If I'm understanding you correctly, you have a dataset with lots of small gaps (single NaN
s) that you want filled and larger gaps that you don't.
Using pandas
to "forward-fill" gaps
One option is to use pandas
fillna
with a limited amount of fill values.
As a quick example of how this works:
In [1]: import pandas as pd; import numpy as np
In [2]: x = pd.Series([1, np.nan, 2, np.nan, np.nan, 3, np.nan, np.nan, np.nan, 4])
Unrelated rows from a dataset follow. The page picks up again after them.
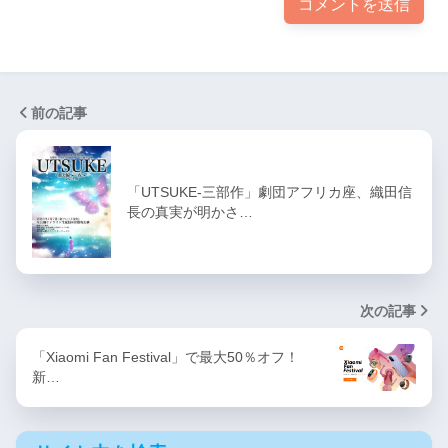
前の記事
「UTSUKE-三部作」劇団アフリカ座、織田信
長の真実が明かさ…
次の記事
「Xiaomi Fan Festival」で最大50％オフ！
新…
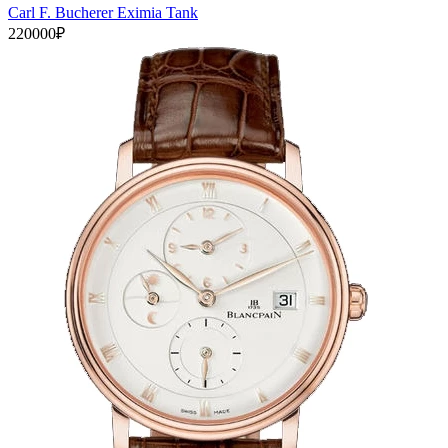
Carl F. Bucherer Eximia Tank
220000₽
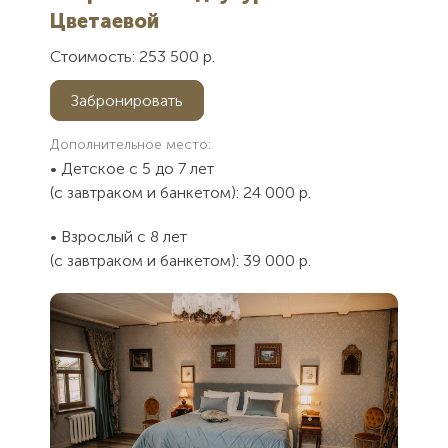
Цветаевой
Стоимость: 253 500 р.
Забронировать
Дополнительное место:
• Детское с 5 до 7 лет
(с завтраком и банкетом): 24 000 р.
• Взрослый с 8 лет
(с завтраком и банкетом): 39 000 р.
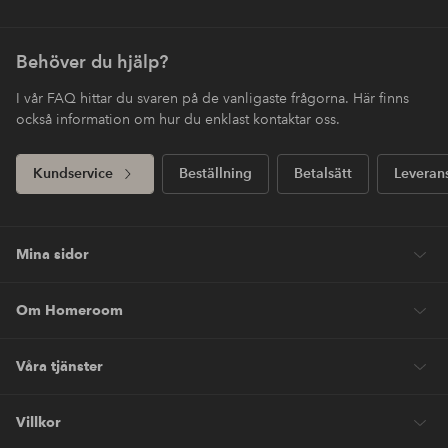
Behöver du hjälp?
I vår FAQ hittar du svaren på de vanligaste frågorna. Här finns
också information om hur du enklast kontaktar oss.
Kundservice
Beställning
Betalsätt
Leveran
Mina sidor
Om Homeroom
Våra tjänster
Villkor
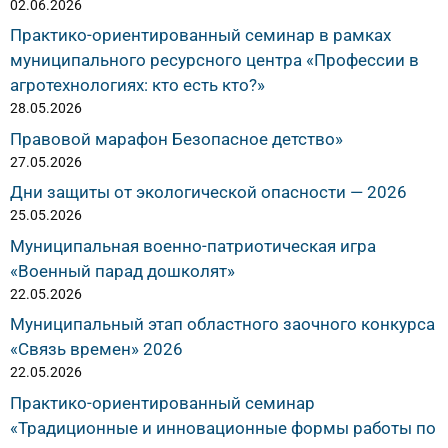
02.06.2026
Практико-ориентированный семинар в рамках
муниципального ресурсного центра «Профессии в
агротехнологиях: кто есть кто?»
28.05.2026
Правовой марафон Безопасное детство»
27.05.2026
Дни защиты от экологической опасности — 2026
25.05.2026
Муниципальная военно-патриотическая игра
«Военный парад дошколят»
22.05.2026
Муниципальный этап областного заочного конкурса
«Связь времен» 2026
22.05.2026
Практико-ориентированный семинар
«Традиционные и инновационные формы работы по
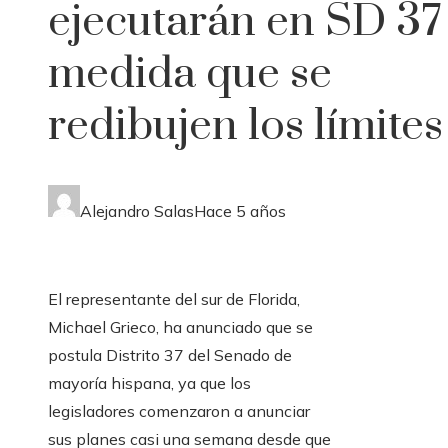
ejecutarán en SD 37
medida que se
redibujen los límites
Alejandro Salas
Hace 5 años
El representante del sur de Florida,
Michael Grieco, ha anunciado que se
postula
Distrito 37 del Senado de
mayoría hispana, ya que los
legisladores comenzaron a anunciar
sus planes casi una semana desde que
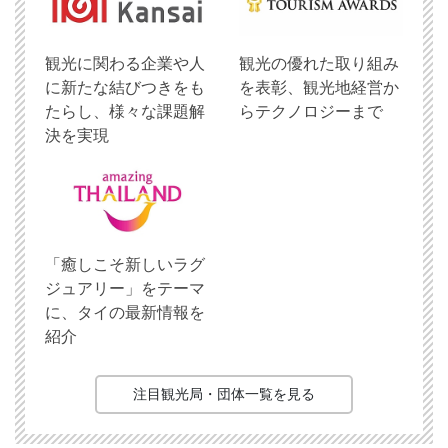
観光に関わる企業や人
観光の優れた取り組み
に新たな結びつきをも
を表彰、観光地経営か
たらし、様々な課題解
らテクノロジーまで
決を実現
「癒しこそ新しいラグ
ジュアリー」をテーマ
に、タイの最新情報を
紹介
注目観光局・団体一覧を見る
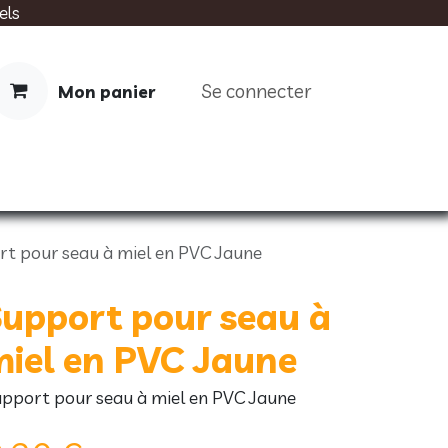
els
Se connecter
Mon panier
IMENTATION
SOINS
LIVRES
t pour seau à miel en PVC Jaune
upport pour seau à
iel en PVC Jaune
pport pour seau à miel en PVC Jaune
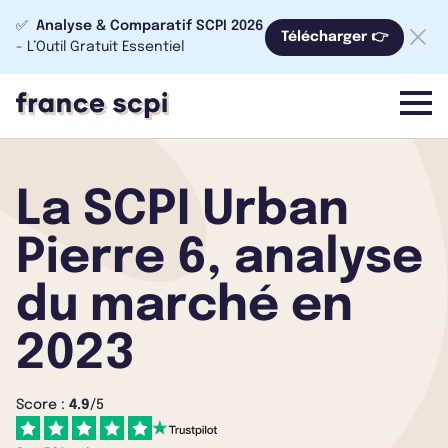
✅
Analyse & Comparatif SCPI 2026
Télécharger 👉
- L’Outil Gratuit Essentiel
menu
La SCPI Urban
Pierre 6, analyse
du marché en
2023
Score :
4.9
/5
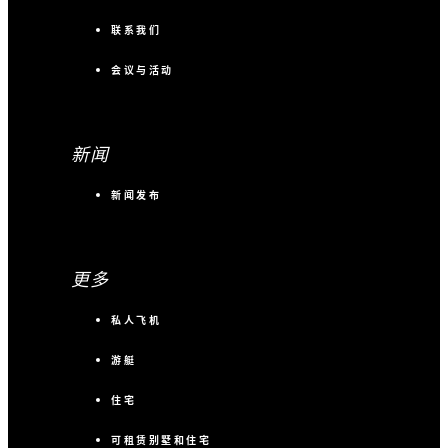
联系我们
会议与活动
新闻
新闻发布
更多
私人飞机
游艇
住宅
可租赁别墅和住宅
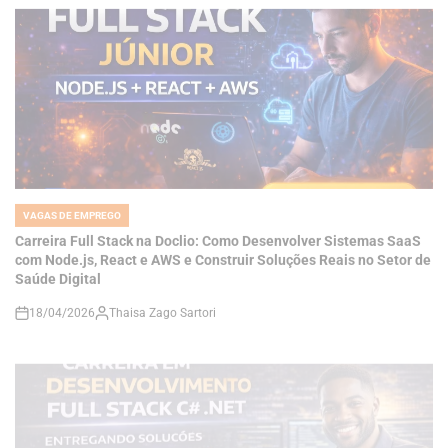
VAGAS DE EMPREGO
POSTED
IN
Carreira Full Stack na Doclio: Como Desenvolver Sistemas SaaS
com Node.js, React e AWS e Construir Soluções Reais no Setor de
Saúde Digital
18/04/2026
Thaisa Zago Sartori
on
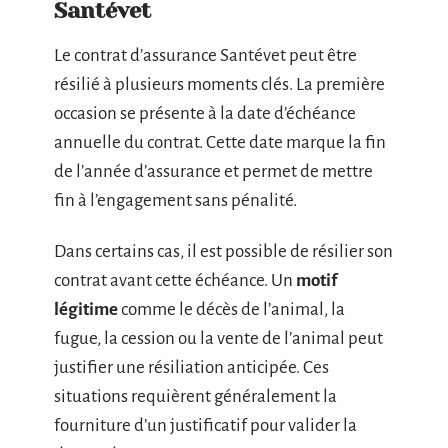
Santévet
Le contrat d’assurance Santévet peut être
résilié à plusieurs moments clés. La première
occasion se présente à la date d’échéance
annuelle du contrat. Cette date marque la fin
de l’année d’assurance et permet de mettre
fin à l’engagement sans pénalité.
Dans certains cas, il est possible de résilier son
contrat avant cette échéance. Un
motif
légitime
comme le décès de l’animal, la
fugue, la cession ou la vente de l’animal peut
justifier une résiliation anticipée. Ces
situations requièrent généralement la
fourniture d’un justificatif pour valider la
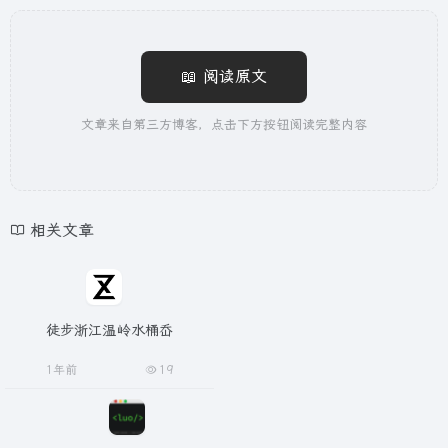
📖 阅读原文
文章来自第三方博客，点击下方按钮阅读完整内容
相关文章
徒步浙江温岭水桶岙
1年前
19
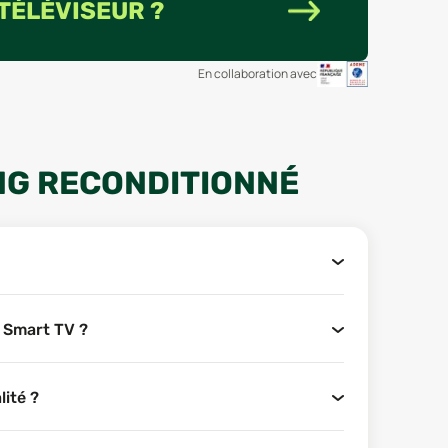
 TÉLÉVISEUR ?
En collaboration avec
NG RECONDITIONNÉ
 Smart TV ?
lité ?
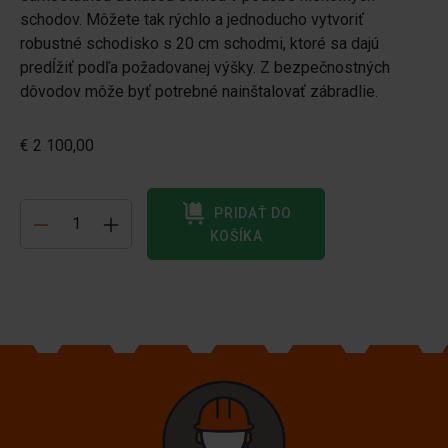
schodov. Môžete tak rýchlo a jednoducho vytvoriť
robustné schodisko s 20 cm schodmi, ktoré sa dajú
predĺžiť podľa požadovanej výšky. Z bezpečnostných
dôvodov môže byť potrebné nainštalovať zábradlie.
€ 2 100,00
PRIDAŤ DO
KOŠÍKA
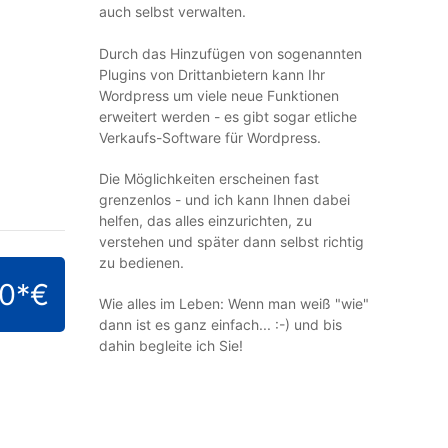
auch selbst verwalten.
Durch das Hinzufügen von sogenannten
Plugins von Drittanbietern kann Ihr
Wordpress um viele neue Funktionen
erweitert werden - es gibt sogar etliche
Verkaufs-Software für Wordpress.
Die Möglichkeiten erscheinen fast
grenzenlos - und ich kann Ihnen dabei
helfen, das alles einzurichten, zu
verstehen und später dann selbst richtig
zu bedienen.
00*€
Wie alles im Leben: Wenn man weiß "wie"
dann ist es ganz einfach... :-) und bis
dahin begleite ich Sie!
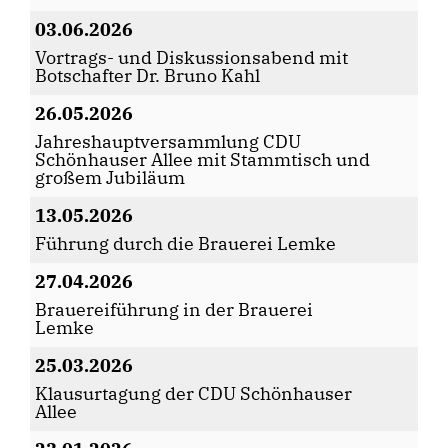
03.06.2026
Vortrags- und Diskussionsabend mit
Botschafter Dr. Bruno Kahl
26.05.2026
Jahreshauptversammlung CDU
Schönhauser Allee mit Stammtisch und
großem Jubiläum
13.05.2026
Führung durch die Brauerei Lemke
27.04.2026
Brauereiführung in der Brauerei
Lemke
25.03.2026
Klausurtagung der CDU Schönhauser
Allee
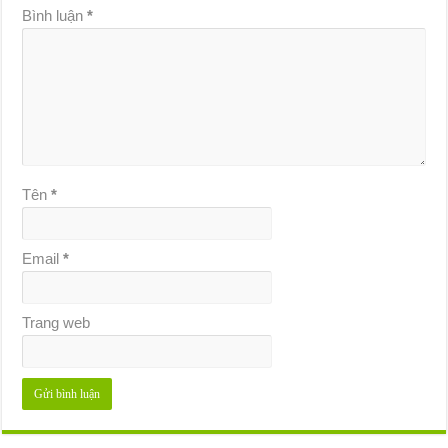
Bình luận
*
Tên
*
Email
*
Trang web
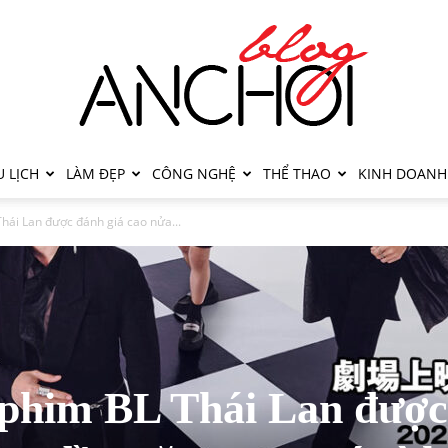
 LỊCH
LÀM ĐẸP
CÔNG NGHỆ
THỂ THAO
KINH DOANH
hái Lan được đánh giá cao nửa...
phim BL Thái Lan được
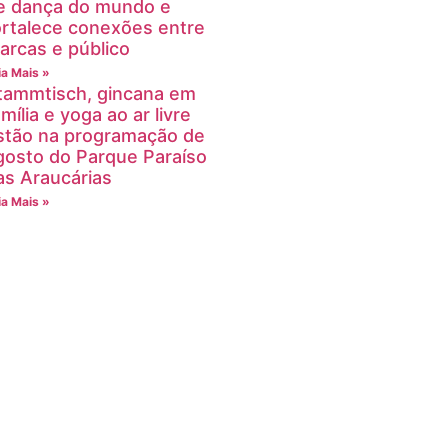
e dança do mundo e
ortalece conexões entre
arcas e público
ia Mais »
tammtisch, gincana em
mília e yoga ao ar livre
stão na programação de
gosto do Parque Paraíso
as Araucárias
ia Mais »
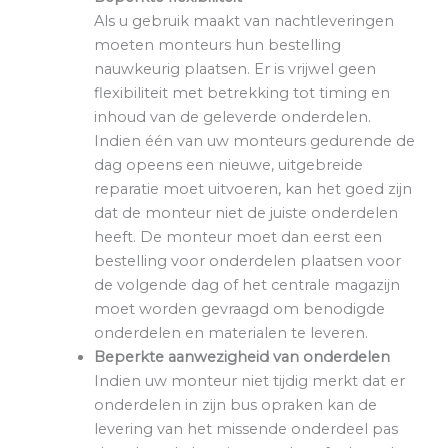
Als u gebruik maakt van nachtleveringen
moeten monteurs hun bestelling
nauwkeurig plaatsen. Er is vrijwel geen
flexibiliteit met betrekking tot timing en
inhoud van de geleverde onderdelen.
Indien één van uw monteurs gedurende de
dag opeens een nieuwe, uitgebreide
reparatie moet uitvoeren, kan het goed zijn
dat de monteur niet de juiste onderdelen
heeft. De monteur moet dan eerst een
bestelling voor onderdelen plaatsen voor
de volgende dag of het centrale magazijn
moet worden gevraagd om benodigde
onderdelen en materialen te leveren.
Beperkte aanwezigheid van onderdelen
Indien uw monteur niet tijdig merkt dat er
onderdelen in zijn bus opraken kan de
levering van het missende onderdeel pas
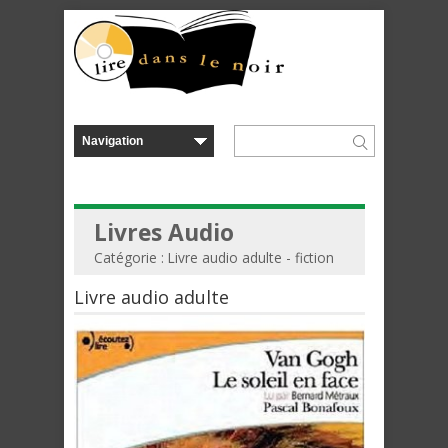
Livres Audio
Catégorie : Livre audio adulte - fiction
Livre audio adulte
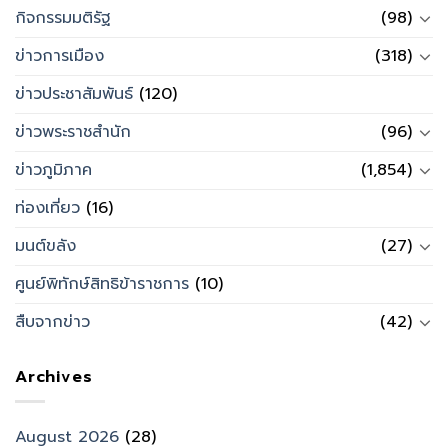
กิจกรรมมติรัฐ
(98)
ข่าวการเมือง
(318)
ข่าวประชาสัมพันธ์
(120)
ข่าวพระราชสำนัก
(96)
ข่าวภูมิภาค
(1,854)
ท่องเที่ยว
(16)
มนต์ขลัง
(27)
ศูนย์พิทักษ์สิทธิข้าราชการ
(10)
สืบจากข่าว
(42)
Archives
August 2026
(28)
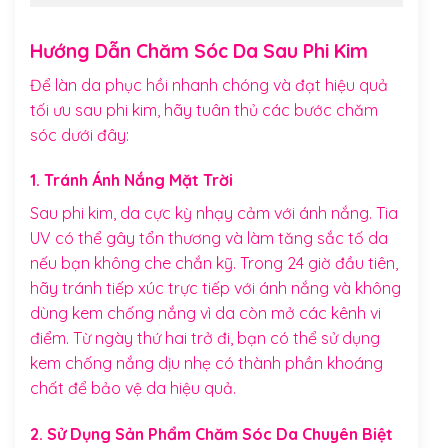
Hướng Dẫn Chăm Sóc Da Sau Phi Kim
Để làn da phục hồi nhanh chóng và đạt hiệu quả
tối ưu sau phi kim, hãy tuân thủ các bước chăm
sóc dưới đây:
1. Tránh Ánh Nắng Mặt Trời
Sau phi kim, da cực kỳ nhạy cảm với ánh nắng. Tia
UV có thể gây tổn thương và làm tăng sắc tố da
nếu bạn không che chắn kỹ. Trong 24 giờ đầu tiên,
hãy tránh tiếp xúc trực tiếp với ánh nắng và không
dùng kem chống nắng vì da còn mở các kênh vi
điểm. Từ ngày thứ hai trở đi, bạn có thể sử dụng
kem chống nắng dịu nhẹ có thành phần khoáng
chất để bảo vệ da hiệu quả.
2. Sử Dụng Sản Phẩm Chăm Sóc Da Chuyên Biệt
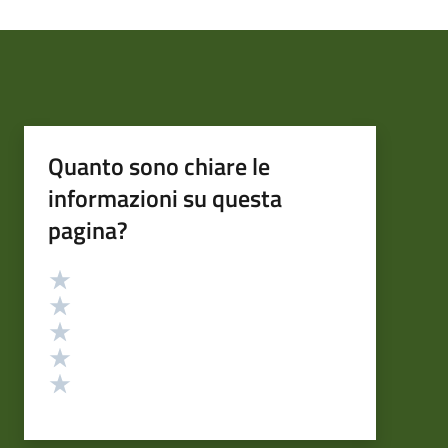
Quanto sono chiare le
informazioni su questa
pagina?
Valutazione
Valuta 5 stelle su 5
Valuta 4 stelle su 5
Valuta 3 stelle su 5
Valuta 2 stelle su 5
Valuta 1 stelle su 5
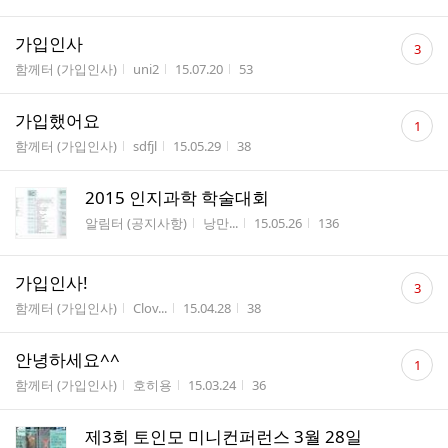
댓
가입인사
3
글
게시판명
작성자
작성시간
조회수
함께터 (가입인사)
uni2
15.07.20
53
수
댓
가입했어요
1
글
게시판명
작성자
작성시간
조회수
함께터 (가입인사)
sdfjl
15.05.29
38
수
2015 인지과학 학술대회
게시판명
작성자
작성시간
조회수
알림터 (공지사항)
낭만...
15.05.26
136
댓
가입인사!
3
글
게시판명
작성자
작성시간
조회수
함께터 (가입인사)
Clov...
15.04.28
38
수
댓
안녕하세요^^
1
글
게시판명
작성자
작성시간
조회수
함께터 (가입인사)
호히용
15.03.24
36
수
제3회 토인모 미니컨퍼런스 3월 28일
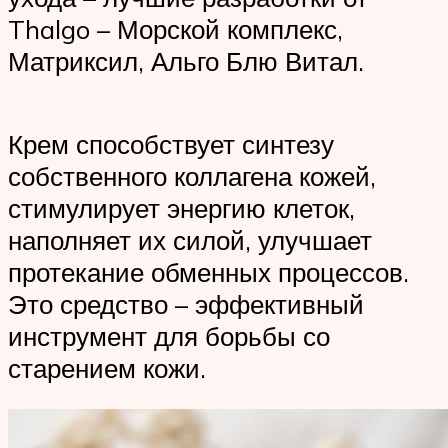
Thalgo – Морской комплекс,
Матриксил, Альго Блю Витал.
Крем способствует синтезу
собственного коллагена кожей,
стимулирует энергию клеток,
наполняет их силой, улучшает
протекание обменных процессов.
Это средство – эффективный
инструмент для борьбы со
старением кожи.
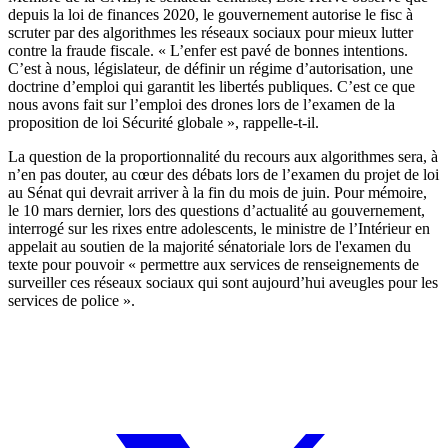
depuis
la loi de finances 2020
, le gouvernement autorise le fisc à
scruter par des algorithmes les réseaux sociaux pour mieux lutter
contre la fraude fiscale. « L’enfer est pavé de bonnes intentions.
C’est à nous, législateur, de définir un régime d’autorisation, une
doctrine d’emploi qui garantit les libertés publiques. C’est ce que
nous avons fait sur l’emploi des drones lors de l’examen de la
proposition de loi Sécurité globale », rappelle-t-il.
La question de la proportionnalité du recours aux algorithmes sera, à
n’en pas douter, au cœur des débats lors de l’examen du projet de loi
au Sénat qui devrait arriver à la fin du mois de juin. Pour mémoire,
le 10 mars dernier
, lors des questions d’actualité au gouvernement,
interrogé sur les rixes entre adolescents, le ministre de l’Intérieur en
appelait au soutien de la majorité sénatoriale lors de l'examen du
texte pour pouvoir « permettre aux services de renseignements de
surveiller ces réseaux sociaux qui sont aujourd’hui aveugles pour les
services de police ».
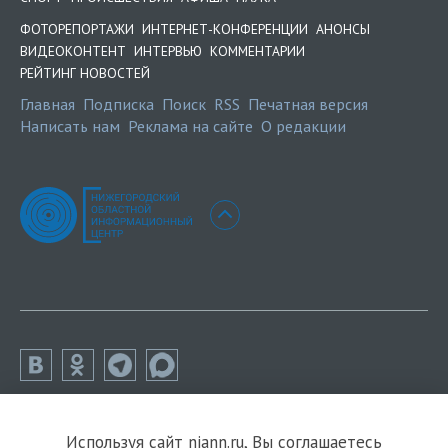
ФОТОРЕПОРТАЖИ
ИНТЕРНЕТ-КОНФЕРЕНЦИИ
АНОНСЫ
ВИДЕОКОНТЕНТ
ИНТЕРВЬЮ
КОММЕНТАРИИ
РЕЙТИНГ НОВОСТЕЙ
Главная
Подписка
Поиск
RSS
Печатная версия
Написать нам
Реклама на сайте
О редакции
Используя сайт niann.ru, Вы соглашаетесь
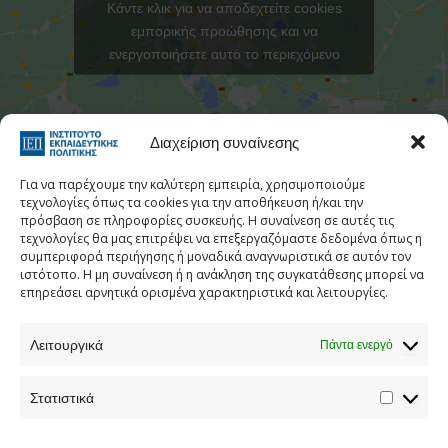
Κάντε κλικ για να αποδεχτείτε cookies
εμπορικής προώθησης και να
ενεργοποιήσετε αυτό το περιεχόμενο
Στατιστι
Διαχείριση συναίνεσης
Για να παρέχουμε την καλύτερη εμπειρία, χρησιμοποιούμε
τεχνολογίες όπως τα cookies για την αποθήκευση ή/και την
πρόσβαση σε πληροφορίες συσκευής. Η συναίνεση σε αυτές τις
τεχνολογίες θα μας επιτρέψει να επεξεργαζόμαστε δεδομένα όπως η
Τηλεφωνικός Κατάλογος
συμπεριφορά περιήγησης ή μοναδικά αναγνωριστικά σε αυτόν τον
ιστότοπο. Η μη συναίνεση ή η ανάκληση της συγκατάθεσης μπορεί να
Τηλ:
213 1335 100
επηρεάσει αρνητικά ορισμένα χαρακτηριστικά και λειτουργίες.
E-mail:
info[at]iep.edu.gr
Λειτουργικά
Ταχ. Διεύθυνση:
Αν. Τσόχα 36, Αθήνα, Τ.Κ. 11521
Πάντα ενεργό
Στατιστικά
Προστασία προσωπικών δεδομένων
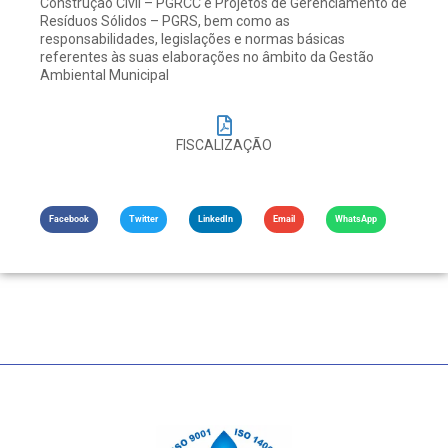
Construção Civil – PGRCC e Projetos de Gerenciamento de
Resíduos Sólidos – PGRS, bem como as
responsabilidades, legislações e normas básicas
referentes às suas elaborações no âmbito da Gestão
Ambiental Municipal
FISCALIZAÇÃO
Facebook
Twitter
LinkedIn
Email
WhatsApp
In [3]: x.fillna(method='ffill', limit=1)
Out[3]:
0 1
1 1
2 2
3 2
4 NaN
5 3
6 3
7 NaN
8 NaN
9 4
dtype: float64
In [4]: x.fillna(method='ffill', limit=2)
Out[4]:
0 1
1 1
2 2
3 2
4 2
5 3
6 3
7 3
8 NaN
9 4
dtype: float64
As an example of using this for something similar to your case:
import pandas as pd
import numpy as np
import matplotlib.pyplot as plt
np.random.seed(1977)
x = np.random.normal(0, 1, 1000).cumsum()
# Set every third value to NaN
x[::3] = np.nan
# Set a few bigger gaps...
x[20:100], x[200:300], x[400:450] = np.nan, np.nan, np.nan
# Use pandas with a limited forward fill
# You may want to adjust the `limit` here. This will fill 2 nan gaps.
filled = pd.Series(x).fillna(limit=2, method='ffill')
# Let's plot the results
fig, axes = plt.subplots(nrows=2, sharex=True)
axes[0].plot(x, color='lightblue')
axes[1].plot(filled, color='lightblue')
axes[0].set(ylabel='Original Data')
axes[1].set(ylabel='Filled Data')
plt.show()
Using numpy
to interpolate gaps
Alternatively, we can do this using only numpy
. It's possible (and more efficient) to do a "forward fill" identical to the pandas method above, but I'll show another method to give you more options than just repeating values.
Instead of repeating the last value through the "gap", we can perform linear interpolation of the values in the gap. This is less efficient computationally (and I'm going to make it even less efficient by interpolating everywhere), but for most datasets you won't notice a major difference.
As an example, let's define an interpolate_gaps
function:
def interpolate_gaps(values, limit=None):
"""
Fill gaps using linear interpolation, optionally only fill gaps up to a
size of `limit`.
"""
values = np.asarray(values)
i = np.arange(values.size)
valid = np.isfinite(values)
filled = np.interp(i, i[valid], values[valid])
if limit is not None:
invalid = ~valid
for n in range(1, limit+1):
invalid[:-n] &= invalid[n:]
filled[invalid] = np.nan
return filled
Note that we'll get interpolated value, unlike the previous pandas
version:
In [11]: values = [1, np.nan, 2, np.nan, np.nan, 3, np.nan, np.nan, np.nan, 4]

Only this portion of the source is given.